Fase 2, riparte anche la fecondazione assistita con regole per la sicurezza
Superata l'emergenza Coronavirus, con la Fase 2 ripartono anche le cure per la fecondazione assistita.
In questi mesi di lockdown tutto si è fermato e sono state interrotte anche le terapie per la fecondazione assistita. Chi ricorre alla fecondazione assistita desidera avere un bambino e si avvia ad un percorso complesso da tutti i punti di vista: fisicamente, emotivamente e anche finanziariamente. Vedersi annullare i trattamenti, gli appuntamenti e tutto l’iter è molto dura perché al di la del Covid-19, non sono decisioni che si prendono a cuor leggero. Il Centro Nazionale Trapianti e del Registro Procreazione medicalmente assistita dell’Istituto Superiore di Sanità ha dato il via libera alla ripresa delle terapie, con un nuovo protocollo di sicurezza per salvaguardare la salute delle coppie, dei medici e degli operatori sanitari.
Adesso che l’emergenza Coronavirus è più contenuta e si sta gradualmente tornando alla normalità, possono riprendere a lavorare anche i centri per la fecondazione assistita. Ogni mese sono circa 7-8 mila coppie che si fanno aiutare per mettere al mondo un bambino e in media, nel 30% dei casi la donna ha già più di 40 anni e quindi non c’è tempo da perdere. È proprio il tempo perso, quello che resta e la lunghezza dei controlli e dei trattamenti a rendere tutto più difficile.

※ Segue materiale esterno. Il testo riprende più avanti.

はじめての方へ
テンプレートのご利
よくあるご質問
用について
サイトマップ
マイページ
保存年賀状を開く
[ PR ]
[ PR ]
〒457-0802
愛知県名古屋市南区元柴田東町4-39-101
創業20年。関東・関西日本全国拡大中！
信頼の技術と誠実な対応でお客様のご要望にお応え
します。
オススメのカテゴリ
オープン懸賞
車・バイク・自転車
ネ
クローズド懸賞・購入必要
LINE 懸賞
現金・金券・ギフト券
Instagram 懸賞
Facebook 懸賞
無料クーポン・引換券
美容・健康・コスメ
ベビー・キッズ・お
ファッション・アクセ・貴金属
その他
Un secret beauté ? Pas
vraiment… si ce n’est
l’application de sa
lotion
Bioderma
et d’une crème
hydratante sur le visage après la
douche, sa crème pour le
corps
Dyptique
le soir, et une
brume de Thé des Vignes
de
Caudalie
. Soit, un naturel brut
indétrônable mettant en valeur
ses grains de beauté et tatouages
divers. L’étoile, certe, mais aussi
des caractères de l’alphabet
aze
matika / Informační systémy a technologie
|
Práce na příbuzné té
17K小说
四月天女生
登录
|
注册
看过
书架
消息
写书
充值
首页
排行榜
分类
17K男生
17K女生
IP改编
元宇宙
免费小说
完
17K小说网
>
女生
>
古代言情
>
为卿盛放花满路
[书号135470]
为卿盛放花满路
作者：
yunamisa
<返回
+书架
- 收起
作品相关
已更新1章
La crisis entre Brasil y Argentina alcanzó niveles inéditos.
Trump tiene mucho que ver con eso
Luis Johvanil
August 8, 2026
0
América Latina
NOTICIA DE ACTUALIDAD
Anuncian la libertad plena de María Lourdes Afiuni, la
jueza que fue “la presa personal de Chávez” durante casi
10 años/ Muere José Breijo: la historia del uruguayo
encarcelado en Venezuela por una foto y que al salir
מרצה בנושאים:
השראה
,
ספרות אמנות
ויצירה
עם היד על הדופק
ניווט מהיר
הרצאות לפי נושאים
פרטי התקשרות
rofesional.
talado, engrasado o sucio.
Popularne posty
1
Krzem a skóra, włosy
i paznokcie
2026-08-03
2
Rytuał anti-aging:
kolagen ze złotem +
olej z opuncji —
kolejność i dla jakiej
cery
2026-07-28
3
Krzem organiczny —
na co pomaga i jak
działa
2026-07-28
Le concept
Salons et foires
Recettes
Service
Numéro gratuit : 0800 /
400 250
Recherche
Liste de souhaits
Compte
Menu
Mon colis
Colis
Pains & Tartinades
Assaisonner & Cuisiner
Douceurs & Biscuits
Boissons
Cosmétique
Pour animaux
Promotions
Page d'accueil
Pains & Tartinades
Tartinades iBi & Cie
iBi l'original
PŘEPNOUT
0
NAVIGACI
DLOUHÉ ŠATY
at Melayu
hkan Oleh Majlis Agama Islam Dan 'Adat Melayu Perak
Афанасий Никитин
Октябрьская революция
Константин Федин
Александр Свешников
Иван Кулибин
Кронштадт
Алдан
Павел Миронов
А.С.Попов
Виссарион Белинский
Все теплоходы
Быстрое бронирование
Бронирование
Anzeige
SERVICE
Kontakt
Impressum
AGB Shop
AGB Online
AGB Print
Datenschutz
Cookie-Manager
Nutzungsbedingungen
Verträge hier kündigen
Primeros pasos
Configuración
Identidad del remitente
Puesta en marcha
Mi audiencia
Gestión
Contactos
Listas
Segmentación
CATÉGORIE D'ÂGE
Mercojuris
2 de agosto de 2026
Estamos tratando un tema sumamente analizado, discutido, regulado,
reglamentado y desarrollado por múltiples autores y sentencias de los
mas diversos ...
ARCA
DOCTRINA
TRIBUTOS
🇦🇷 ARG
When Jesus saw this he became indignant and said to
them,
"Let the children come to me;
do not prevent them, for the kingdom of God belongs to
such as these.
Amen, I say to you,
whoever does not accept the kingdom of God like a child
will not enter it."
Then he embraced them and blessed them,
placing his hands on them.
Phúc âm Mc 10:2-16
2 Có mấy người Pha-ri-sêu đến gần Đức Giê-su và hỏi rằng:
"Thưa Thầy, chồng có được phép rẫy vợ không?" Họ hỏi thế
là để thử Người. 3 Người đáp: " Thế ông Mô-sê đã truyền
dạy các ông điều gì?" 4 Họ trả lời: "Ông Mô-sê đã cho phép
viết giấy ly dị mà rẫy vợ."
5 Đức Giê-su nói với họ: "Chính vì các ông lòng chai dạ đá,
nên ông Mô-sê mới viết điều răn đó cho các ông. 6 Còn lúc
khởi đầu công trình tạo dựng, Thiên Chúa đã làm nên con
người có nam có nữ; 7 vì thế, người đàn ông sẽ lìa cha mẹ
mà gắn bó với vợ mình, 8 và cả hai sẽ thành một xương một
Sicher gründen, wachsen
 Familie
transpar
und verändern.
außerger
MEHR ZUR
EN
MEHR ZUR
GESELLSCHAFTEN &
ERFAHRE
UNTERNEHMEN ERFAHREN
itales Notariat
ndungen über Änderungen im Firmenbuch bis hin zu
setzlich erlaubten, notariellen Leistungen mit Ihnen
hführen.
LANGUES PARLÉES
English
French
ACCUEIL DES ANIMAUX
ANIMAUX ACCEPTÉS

Per riprendere le cure in sicurezza sono state studiate delle nuove regole che prevedono la riorganizzazione degli spazi e delle attività. Sono stati stabiliti tre triage successivi, dei check-point per verificare lo stato di salute di tutte le persone coinvolte. Il primo step si fa in teleconsulto per verificare lo stato di salute dei pazienti e lo stesso si fa per chi invece nei centri di lavora.
Se uno dei due partner mostra dei sintomi si procede con i test sierologici e in caso di diagnosi di Covid-19 il prelievo di ovociti o il transfer di embrioni congelati vengono rimandati a data da destinarsi. Tutti i pazienti positivi e sintomatici con diagnosi Covid-19 vengono esclusi da qualsiasi trattamento, e lo stesso vale per medici, infermieri, operatori e impiegati.
Le coppie che hanno completato la fase di stimolazione, vanno sottoposte a un ulteriore check-point prima di procedere con il prelievo di ovociti e con il transfer degli embrioni.